Document layout analysis data
§ §

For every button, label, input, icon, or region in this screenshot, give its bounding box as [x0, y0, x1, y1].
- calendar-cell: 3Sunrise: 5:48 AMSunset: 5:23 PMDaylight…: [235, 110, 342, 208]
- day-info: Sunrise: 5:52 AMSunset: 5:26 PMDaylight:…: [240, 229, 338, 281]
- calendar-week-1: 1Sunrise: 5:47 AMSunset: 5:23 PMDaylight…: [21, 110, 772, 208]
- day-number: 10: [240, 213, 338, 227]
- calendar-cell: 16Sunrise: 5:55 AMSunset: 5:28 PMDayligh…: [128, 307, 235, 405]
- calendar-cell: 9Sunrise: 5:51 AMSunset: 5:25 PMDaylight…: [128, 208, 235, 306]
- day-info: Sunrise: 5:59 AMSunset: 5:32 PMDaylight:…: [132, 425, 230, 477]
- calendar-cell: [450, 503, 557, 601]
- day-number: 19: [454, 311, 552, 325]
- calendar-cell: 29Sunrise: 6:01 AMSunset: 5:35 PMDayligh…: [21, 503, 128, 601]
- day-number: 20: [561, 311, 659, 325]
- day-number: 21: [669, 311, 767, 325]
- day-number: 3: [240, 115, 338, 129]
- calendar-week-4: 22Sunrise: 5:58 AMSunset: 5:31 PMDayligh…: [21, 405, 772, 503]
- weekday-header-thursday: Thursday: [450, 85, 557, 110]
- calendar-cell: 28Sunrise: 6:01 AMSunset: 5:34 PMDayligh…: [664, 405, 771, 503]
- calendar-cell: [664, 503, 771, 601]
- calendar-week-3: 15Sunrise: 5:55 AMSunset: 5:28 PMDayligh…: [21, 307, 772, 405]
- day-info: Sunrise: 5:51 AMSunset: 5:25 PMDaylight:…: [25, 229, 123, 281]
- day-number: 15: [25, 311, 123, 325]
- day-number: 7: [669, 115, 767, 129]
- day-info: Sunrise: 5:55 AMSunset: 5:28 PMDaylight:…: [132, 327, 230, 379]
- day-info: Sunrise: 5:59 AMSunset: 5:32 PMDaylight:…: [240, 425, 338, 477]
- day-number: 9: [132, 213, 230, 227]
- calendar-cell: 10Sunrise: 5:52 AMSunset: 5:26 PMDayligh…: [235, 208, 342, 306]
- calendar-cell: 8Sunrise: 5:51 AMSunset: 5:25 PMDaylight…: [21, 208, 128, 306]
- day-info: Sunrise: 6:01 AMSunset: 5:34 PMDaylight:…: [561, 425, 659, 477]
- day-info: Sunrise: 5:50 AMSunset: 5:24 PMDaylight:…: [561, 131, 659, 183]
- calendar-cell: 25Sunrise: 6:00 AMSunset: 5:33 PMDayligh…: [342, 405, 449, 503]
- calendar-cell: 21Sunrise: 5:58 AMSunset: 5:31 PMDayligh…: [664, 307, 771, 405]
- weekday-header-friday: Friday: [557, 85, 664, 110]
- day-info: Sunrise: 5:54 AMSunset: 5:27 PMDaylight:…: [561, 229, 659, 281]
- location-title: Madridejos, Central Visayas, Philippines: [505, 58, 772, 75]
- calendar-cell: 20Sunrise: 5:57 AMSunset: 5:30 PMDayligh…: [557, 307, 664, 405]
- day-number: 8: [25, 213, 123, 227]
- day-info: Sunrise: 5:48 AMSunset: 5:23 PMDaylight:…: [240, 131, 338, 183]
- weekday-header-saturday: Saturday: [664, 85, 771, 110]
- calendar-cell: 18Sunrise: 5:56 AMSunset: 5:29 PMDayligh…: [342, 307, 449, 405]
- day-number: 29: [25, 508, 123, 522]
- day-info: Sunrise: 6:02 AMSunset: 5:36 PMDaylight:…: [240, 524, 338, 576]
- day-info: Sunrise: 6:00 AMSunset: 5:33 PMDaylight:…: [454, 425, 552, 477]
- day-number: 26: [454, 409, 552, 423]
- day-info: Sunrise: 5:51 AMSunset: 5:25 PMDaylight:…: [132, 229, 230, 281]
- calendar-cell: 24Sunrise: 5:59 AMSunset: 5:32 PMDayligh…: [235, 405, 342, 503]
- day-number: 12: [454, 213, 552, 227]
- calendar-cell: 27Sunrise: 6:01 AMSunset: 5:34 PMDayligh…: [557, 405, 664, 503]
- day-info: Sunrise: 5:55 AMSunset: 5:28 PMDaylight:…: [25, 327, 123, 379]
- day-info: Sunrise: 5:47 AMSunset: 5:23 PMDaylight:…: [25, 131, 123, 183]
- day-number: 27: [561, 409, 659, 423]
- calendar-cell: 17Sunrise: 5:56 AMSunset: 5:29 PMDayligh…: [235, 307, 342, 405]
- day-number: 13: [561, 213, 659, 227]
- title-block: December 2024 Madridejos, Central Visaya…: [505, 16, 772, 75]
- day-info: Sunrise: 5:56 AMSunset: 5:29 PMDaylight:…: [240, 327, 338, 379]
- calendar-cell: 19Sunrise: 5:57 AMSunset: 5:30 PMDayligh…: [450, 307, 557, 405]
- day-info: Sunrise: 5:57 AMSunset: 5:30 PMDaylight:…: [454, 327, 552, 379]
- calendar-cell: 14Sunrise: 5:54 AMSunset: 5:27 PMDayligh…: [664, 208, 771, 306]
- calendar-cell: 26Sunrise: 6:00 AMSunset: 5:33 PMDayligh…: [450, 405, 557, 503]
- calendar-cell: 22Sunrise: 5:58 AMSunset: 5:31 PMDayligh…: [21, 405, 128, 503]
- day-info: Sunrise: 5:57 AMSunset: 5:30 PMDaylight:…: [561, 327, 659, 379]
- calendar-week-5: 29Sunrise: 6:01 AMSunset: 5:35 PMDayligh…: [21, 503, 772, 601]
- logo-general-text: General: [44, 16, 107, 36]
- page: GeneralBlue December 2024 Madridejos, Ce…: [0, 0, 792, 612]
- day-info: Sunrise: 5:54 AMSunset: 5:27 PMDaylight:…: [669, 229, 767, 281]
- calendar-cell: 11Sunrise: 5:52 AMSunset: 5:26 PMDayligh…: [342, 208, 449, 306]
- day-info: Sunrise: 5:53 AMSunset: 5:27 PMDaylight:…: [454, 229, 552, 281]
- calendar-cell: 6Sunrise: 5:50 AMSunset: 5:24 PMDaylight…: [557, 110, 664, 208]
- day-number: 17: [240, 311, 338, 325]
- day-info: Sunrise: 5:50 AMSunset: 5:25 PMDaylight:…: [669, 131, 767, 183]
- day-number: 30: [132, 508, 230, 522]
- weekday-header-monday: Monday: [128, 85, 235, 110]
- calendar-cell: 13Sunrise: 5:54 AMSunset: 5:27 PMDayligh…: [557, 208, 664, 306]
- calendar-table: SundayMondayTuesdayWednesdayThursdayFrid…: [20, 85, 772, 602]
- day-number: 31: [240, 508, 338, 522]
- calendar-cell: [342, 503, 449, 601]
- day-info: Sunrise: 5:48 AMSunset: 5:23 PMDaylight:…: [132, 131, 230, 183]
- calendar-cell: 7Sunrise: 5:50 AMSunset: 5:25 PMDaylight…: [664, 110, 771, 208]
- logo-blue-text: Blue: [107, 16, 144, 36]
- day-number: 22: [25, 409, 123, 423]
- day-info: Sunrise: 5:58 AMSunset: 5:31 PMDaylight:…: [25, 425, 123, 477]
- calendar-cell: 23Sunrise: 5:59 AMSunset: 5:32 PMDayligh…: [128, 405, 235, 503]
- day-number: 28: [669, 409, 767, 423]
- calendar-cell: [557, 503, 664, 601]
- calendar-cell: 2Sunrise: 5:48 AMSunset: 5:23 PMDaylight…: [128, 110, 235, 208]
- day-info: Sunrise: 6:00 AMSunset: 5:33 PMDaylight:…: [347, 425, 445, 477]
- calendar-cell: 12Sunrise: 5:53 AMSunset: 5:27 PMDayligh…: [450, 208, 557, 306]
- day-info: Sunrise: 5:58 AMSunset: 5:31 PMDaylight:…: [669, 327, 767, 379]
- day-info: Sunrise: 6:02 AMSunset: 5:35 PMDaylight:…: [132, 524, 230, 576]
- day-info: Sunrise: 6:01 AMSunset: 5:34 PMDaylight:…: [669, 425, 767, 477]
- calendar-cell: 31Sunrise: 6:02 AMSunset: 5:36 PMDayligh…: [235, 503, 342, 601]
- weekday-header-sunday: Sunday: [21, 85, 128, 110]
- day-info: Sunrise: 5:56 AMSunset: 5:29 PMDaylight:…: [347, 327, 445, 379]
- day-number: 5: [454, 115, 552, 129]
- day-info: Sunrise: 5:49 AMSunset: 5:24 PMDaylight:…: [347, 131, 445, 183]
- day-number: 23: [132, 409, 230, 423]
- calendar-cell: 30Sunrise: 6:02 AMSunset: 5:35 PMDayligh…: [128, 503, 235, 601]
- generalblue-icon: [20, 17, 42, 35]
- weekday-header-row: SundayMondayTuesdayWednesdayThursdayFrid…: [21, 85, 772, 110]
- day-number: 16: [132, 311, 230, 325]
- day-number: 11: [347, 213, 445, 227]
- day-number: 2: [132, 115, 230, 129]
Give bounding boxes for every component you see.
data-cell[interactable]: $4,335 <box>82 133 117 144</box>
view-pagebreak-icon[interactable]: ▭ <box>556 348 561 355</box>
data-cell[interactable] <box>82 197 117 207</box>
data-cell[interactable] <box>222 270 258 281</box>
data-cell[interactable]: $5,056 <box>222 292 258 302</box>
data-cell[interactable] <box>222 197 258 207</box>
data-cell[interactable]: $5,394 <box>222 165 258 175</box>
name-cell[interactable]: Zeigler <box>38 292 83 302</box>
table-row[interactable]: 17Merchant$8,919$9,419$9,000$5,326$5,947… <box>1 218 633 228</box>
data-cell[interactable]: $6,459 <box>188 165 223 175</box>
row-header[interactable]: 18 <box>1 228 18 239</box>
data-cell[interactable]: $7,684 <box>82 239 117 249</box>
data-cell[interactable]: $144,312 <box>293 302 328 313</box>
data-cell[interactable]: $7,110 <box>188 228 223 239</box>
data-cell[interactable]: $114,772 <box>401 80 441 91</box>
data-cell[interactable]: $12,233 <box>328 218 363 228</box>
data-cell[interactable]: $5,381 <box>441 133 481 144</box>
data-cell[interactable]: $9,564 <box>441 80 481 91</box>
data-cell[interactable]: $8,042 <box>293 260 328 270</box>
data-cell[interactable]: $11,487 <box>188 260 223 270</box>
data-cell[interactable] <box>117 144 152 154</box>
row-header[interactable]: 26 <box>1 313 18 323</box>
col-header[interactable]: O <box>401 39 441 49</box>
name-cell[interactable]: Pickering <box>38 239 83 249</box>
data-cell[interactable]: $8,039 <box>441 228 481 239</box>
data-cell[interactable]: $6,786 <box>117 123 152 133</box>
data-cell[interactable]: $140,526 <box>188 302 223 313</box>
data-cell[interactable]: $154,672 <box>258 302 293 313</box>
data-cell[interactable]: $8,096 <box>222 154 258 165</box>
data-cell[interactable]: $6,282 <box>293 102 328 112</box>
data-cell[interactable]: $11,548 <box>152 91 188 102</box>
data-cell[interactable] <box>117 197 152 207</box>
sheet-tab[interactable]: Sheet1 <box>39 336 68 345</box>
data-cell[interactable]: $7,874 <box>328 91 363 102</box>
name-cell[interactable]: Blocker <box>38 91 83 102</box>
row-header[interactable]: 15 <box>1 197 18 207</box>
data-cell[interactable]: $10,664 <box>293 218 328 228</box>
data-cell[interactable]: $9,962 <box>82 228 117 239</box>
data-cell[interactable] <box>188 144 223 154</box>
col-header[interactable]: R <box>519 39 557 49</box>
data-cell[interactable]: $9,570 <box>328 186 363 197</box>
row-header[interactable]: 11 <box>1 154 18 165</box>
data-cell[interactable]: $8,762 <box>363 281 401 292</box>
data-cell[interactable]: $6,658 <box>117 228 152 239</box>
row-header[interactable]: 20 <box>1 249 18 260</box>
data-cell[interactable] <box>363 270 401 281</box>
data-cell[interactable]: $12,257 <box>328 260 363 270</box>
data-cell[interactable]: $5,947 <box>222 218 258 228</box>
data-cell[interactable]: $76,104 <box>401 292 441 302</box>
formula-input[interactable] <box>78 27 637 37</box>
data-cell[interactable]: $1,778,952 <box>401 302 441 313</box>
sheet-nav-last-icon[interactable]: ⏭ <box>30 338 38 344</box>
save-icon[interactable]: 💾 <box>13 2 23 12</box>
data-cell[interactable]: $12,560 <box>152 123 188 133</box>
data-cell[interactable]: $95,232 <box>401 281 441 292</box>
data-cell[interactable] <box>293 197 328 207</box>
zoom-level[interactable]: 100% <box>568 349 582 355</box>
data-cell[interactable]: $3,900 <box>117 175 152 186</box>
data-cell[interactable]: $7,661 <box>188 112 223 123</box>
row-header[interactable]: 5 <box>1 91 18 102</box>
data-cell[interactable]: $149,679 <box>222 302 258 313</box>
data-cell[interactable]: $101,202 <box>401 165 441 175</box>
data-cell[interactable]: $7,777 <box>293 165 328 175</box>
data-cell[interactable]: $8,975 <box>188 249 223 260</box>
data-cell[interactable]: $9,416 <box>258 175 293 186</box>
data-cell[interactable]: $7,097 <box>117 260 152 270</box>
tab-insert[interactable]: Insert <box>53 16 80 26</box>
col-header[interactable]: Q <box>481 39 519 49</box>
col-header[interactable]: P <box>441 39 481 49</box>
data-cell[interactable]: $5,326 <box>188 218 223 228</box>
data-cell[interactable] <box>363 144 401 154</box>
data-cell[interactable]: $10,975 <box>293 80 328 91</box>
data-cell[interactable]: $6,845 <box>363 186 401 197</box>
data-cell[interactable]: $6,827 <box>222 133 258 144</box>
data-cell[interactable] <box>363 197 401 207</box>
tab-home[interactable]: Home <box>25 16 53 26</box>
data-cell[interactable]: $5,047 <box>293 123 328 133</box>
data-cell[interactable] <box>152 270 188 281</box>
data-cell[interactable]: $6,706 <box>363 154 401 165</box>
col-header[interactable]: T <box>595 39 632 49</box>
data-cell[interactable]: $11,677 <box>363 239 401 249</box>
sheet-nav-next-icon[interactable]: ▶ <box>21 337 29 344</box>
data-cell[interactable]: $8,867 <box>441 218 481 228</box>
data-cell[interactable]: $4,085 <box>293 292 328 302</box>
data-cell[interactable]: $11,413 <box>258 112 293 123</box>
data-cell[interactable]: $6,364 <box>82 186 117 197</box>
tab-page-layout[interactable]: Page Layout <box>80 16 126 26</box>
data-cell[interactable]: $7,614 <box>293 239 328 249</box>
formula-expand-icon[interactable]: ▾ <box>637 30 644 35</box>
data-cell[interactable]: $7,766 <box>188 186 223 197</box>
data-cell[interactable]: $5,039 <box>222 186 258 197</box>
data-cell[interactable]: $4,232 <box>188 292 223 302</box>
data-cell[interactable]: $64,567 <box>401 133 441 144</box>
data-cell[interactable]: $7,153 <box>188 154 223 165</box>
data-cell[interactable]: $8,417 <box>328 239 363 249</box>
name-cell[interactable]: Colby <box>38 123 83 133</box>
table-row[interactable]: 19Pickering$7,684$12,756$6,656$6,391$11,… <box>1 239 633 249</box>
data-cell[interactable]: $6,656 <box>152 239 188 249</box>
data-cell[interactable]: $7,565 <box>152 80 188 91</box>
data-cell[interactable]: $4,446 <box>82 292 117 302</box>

§ §

> _Aim of the task_: Pull together all lines from the data that mention the word "icon".

> _Solved exercise_:
For every button, label, input, icon, or region in this screenshot, give its bounding box as [x0, y0, x1, y1].
- generalblue-icon: [20, 17, 42, 35]
view-pagebreak-icon[interactable]: ▭ <box>556 348 561 355</box>
sheet-nav-last-icon[interactable]: ⏭ <box>30 338 38 344</box>
save-icon[interactable]: 💾 <box>13 2 23 12</box>
sheet-nav-next-icon[interactable]: ▶ <box>21 337 29 344</box>
formula-expand-icon[interactable]: ▾ <box>637 30 644 35</box>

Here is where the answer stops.